Paper and Markers and Pens, Oh My!

The Department of Landscape Architecture does the craziest
thing: once a year we invite a well-known landscape architect to Muncie, cancel
all architecture related classes (including studio- Yippee!), and engage in a
days-long, intensive design “charrette,” which is just a fancy word for group
design done at the speed of lightning.  We call this lovely ordeal "Design Week," and it is both loved and hated by its many participants. 

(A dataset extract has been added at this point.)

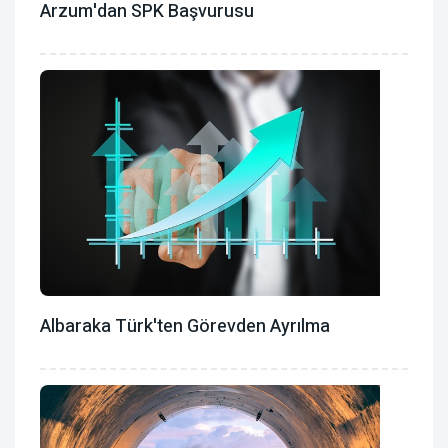
Arzum'dan SPK Başvurusu
Albaraka Türk'ten Görevden Ayrılma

So, the way Design Week works is the ENTIRE department gets separated into "vertical teams," which means there are students from every year on your team.  For example, the team I was on had two graduate students, a fifth year (who unfortunately didn't show up), two forth years, two third years, and two second years.  After the initial kickoff, the teams assemble in the main atrium of the architecture building and design like its nobody's business while professors, stakeholders, and community members stroll around offering advice and recommendations.  Joining the general hustle and bustle is our guest project leader and keynote speaker, who is generally a prestigious landscape architect from anywhere around the world. 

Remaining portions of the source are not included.